What you have to do => Which of the lines in the data below contain the string "заказа"? Copy each of them.

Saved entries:
.....

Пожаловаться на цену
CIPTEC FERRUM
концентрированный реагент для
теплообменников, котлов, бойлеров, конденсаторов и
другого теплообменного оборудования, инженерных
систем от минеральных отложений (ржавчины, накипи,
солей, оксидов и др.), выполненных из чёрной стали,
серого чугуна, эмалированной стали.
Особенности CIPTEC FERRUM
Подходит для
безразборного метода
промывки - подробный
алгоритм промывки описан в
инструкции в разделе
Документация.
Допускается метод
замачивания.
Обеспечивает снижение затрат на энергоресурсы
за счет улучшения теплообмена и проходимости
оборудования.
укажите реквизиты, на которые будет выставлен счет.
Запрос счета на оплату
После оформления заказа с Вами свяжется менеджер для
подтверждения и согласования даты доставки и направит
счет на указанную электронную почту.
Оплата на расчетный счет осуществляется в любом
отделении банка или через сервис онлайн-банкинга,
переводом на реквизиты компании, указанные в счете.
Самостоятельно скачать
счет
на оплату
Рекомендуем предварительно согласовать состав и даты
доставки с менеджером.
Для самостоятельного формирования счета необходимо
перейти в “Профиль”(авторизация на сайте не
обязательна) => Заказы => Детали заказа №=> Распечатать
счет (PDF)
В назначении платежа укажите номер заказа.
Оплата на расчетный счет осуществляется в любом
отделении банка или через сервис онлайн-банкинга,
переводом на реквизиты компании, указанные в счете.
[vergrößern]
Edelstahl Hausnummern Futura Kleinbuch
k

.....

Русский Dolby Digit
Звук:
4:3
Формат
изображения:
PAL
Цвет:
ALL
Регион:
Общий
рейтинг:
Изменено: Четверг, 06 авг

.....

Solution below =>
После оформления заказа с Вами свяжется менеджер для
обязательна) => Заказы => Детали заказа №=> Распечатать
В назначении платежа укажите номер заказа.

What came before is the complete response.